EXERCISE DETAILS - Could you set down every record exactly as it appears?

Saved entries

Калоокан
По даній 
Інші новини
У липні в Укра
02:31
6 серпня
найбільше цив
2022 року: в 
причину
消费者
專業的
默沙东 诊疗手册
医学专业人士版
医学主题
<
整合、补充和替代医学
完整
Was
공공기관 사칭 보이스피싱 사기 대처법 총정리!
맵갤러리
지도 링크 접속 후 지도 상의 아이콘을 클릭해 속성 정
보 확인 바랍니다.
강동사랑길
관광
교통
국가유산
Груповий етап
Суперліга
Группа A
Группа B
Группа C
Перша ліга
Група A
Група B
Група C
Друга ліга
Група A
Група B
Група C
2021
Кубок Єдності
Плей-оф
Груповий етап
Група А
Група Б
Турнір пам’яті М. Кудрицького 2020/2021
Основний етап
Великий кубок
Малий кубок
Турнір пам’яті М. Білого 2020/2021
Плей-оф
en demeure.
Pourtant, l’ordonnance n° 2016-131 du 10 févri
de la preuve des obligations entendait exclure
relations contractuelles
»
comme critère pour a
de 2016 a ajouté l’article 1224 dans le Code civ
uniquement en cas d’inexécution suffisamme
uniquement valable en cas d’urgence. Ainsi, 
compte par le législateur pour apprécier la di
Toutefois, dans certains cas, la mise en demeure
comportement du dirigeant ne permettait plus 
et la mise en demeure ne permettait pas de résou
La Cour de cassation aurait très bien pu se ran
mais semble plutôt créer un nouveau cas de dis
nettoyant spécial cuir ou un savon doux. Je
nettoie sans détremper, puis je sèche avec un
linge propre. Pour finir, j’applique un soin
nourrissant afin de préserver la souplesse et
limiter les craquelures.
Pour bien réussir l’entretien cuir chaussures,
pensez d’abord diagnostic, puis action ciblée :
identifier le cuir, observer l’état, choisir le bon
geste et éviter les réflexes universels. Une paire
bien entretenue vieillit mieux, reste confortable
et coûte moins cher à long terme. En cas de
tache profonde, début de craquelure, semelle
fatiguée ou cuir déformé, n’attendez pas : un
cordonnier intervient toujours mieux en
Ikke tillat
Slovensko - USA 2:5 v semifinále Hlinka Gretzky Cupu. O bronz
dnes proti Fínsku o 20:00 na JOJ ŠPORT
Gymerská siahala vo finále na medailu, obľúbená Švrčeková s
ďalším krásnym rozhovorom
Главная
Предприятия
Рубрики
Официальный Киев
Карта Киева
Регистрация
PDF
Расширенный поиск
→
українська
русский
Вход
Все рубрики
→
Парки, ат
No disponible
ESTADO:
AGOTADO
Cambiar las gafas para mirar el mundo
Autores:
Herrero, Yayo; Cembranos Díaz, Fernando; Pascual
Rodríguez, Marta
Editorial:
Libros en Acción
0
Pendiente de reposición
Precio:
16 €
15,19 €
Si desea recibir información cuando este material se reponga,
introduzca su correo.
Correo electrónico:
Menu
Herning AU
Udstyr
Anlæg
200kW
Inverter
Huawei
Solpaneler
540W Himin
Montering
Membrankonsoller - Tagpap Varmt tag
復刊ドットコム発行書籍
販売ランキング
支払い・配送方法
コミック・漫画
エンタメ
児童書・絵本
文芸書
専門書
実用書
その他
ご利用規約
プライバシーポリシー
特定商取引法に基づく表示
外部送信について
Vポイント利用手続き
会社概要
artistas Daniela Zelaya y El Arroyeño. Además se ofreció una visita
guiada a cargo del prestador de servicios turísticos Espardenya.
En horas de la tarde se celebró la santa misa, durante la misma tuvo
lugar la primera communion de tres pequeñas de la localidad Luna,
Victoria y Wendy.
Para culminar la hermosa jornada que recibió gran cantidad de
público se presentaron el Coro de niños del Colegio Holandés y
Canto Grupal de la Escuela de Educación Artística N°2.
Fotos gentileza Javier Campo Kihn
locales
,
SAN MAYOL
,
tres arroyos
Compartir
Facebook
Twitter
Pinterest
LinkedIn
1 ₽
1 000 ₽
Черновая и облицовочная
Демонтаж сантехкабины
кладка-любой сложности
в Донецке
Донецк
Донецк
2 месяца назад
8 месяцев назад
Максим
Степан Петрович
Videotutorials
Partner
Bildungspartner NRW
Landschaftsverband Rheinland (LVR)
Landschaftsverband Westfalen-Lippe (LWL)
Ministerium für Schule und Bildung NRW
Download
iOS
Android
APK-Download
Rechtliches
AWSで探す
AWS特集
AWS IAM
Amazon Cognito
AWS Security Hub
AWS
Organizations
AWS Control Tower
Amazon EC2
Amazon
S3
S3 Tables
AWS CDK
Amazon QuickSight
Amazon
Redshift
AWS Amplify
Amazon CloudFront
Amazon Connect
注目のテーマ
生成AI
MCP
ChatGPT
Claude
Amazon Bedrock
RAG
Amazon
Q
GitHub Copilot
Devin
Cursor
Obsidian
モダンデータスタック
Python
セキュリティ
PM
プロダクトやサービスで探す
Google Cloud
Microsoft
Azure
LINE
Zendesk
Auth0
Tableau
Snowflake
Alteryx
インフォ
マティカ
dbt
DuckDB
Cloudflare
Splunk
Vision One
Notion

TASK OUTPUT -
Калоокан
По даній 
Інші новини
У липні в Укра
02:31
6 серпня
найбільше цив
2022 року: в 
причину
消费者
專業的
默沙东 诊疗手册
医学专业人士版
医学主题
<
整合、补充和替代医学
完整
Was
공공기관 사칭 보이스피싱 사기 대처법 총정리!
맵갤러리
지도 링크 접속 후 지도 상의 아이콘을 클릭해 속성 정
보 확인 바랍니다.
강동사랑길
관광
교통
국가유산
Груповий етап
Суперліга
Группа A
Группа B
Группа C
Перша ліга
Група A
Група B
Група C
Друга ліга
Група A
Група B
Група C
2021
Кубок Єдності
Плей-оф
Груповий етап
Група А
Група Б
Турнір пам’яті М. Кудрицького 2020/2021
Основний етап
Великий кубок
Малий кубок
Турнір пам’яті М. Білого 2020/2021
Плей-оф
en demeure.
Pourtant, l’ordonnance n° 2016-131 du 10 févri
de la preuve des obligations entendait exclure
relations contractuelles
»
comme critère pour a
de 2016 a ajouté l’article 1224 dans le Code civ
uniquement en cas d’inexécution suffisamme
uniquement valable en cas d’urgence. Ainsi, 
compte par le législateur pour apprécier la di
Toutefois, dans certains cas, la mise en demeure
comportement du dirigeant ne permettait plus 
et la mise en demeure ne permettait pas de résou
La Cour de cassation aurait très bien pu se ran
mais semble plutôt créer un nouveau cas de dis
nettoyant spécial cuir ou un savon doux. Je
nettoie sans détremper, puis je sèche avec un
linge propre. Pour finir, j’applique un soin
nourrissant afin de préserver la souplesse et
limiter les craquelures.
Pour bien réussir l’entretien cuir chaussures,
pensez d’abord diagnostic, puis action ciblée :
identifier le cuir, observer l’état, choisir le bon
geste et éviter les réflexes universels. Une paire
bien entretenue vieillit mieux, reste confortable
et coûte moins cher à long terme. En cas de
tache profonde, début de craquelure, semelle
fatiguée ou cuir déformé, n’attendez pas : un
cordonnier intervient toujours mieux en
Ikke tillat
Slovensko - USA 2:5 v semifinále Hlinka Gretzky Cupu. O bronz
dnes proti Fínsku o 20:00 na JOJ ŠPORT
Gymerská siahala vo finále na medailu, obľúbená Švrčeková s
ďalším krásnym rozhovorom
Главная
Предприятия
Рубрики
Официальный Киев
Карта Киева
Регистрация
PDF
Расширенный поиск
→
українська
русский
Вход
Все рубрики
→
Парки, ат
No disponible
ESTADO:
AGOTADO
Cambiar las gafas para mirar el mundo
Autores:
Herrero, Yayo; Cembranos Díaz, Fernando; Pascual
Rodríguez, Marta
Editorial:
Libros en Acción
0
Pendiente de reposición
Precio:
16 €
15,19 €
Si desea recibir información cuando este material se reponga,
introduzca su correo.
Correo electrónico:
Menu
Herning AU
Udstyr
Anlæg
200kW
Inverter
Huawei
Solpaneler
540W Himin
Montering
Membrankonsoller - Tagpap Varmt tag
復刊ドットコム発行書籍
販売ランキング
支払い・配送方法
コミック・漫画
エンタメ
児童書・絵本
文芸書
専門書
実用書
その他
ご利用規約
プライバシーポリシー
特定商取引法に基づく表示
外部送信について
Vポイント利用手続き
会社概要
artistas Daniela Zelaya y El Arroyeño. Además se ofreció una visita
guiada a cargo del prestador de servicios turísticos Espardenya.
En horas de la tarde se celebró la santa misa, durante la misma tuvo
lugar la primera communion de tres pequeñas de la localidad Luna,
Victoria y Wendy.
Para culminar la hermosa jornada que recibió gran cantidad de
público se presentaron el Coro de niños del Colegio Holandés y
Canto Grupal de la Escuela de Educación Artística N°2.
Fotos gentileza Javier Campo Kihn
locales
,
SAN MAYOL
,
tres arroyos
Compartir
Facebook
Twitter
Pinterest
LinkedIn
1 ₽
1 000 ₽
Черновая и облицовочная
Демонтаж сантехкабины
кладка-любой сложности
в Донецке
Донецк
Донецк
2 месяца назад
8 месяцев назад
Максим
Степан Петрович
Videotutorials
Partner
Bildungspartner NRW
Landschaftsverband Rheinland (LVR)
Landschaftsverband Westfalen-Lippe (LWL)
Ministerium für Schule und Bildung NRW
Download
iOS
Android
APK-Download
Rechtliches
AWSで探す
AWS特集
AWS IAM
Amazon Cognito
AWS Security Hub
AWS
Organizations
AWS Control Tower
Amazon EC2
Amazon
S3
S3 Tables
AWS CDK
Amazon QuickSight
Amazon
Redshift
AWS Amplify
Amazon CloudFront
Amazon Connect
注目のテーマ
生成AI
MCP
ChatGPT
Claude
Amazon Bedrock
RAG
Amazon
Q
GitHub Copilot
Devin
Cursor
Obsidian
モダンデータスタック
Python
セキュリティ
PM
プロダクトやサービスで探す
Google Cloud
Microsoft
Azure
LINE
Zendesk
Auth0
Tableau
Snowflake
Alteryx
インフォ
マティカ
dbt
DuckDB
Cloudflare
Splunk
Vision One
Notion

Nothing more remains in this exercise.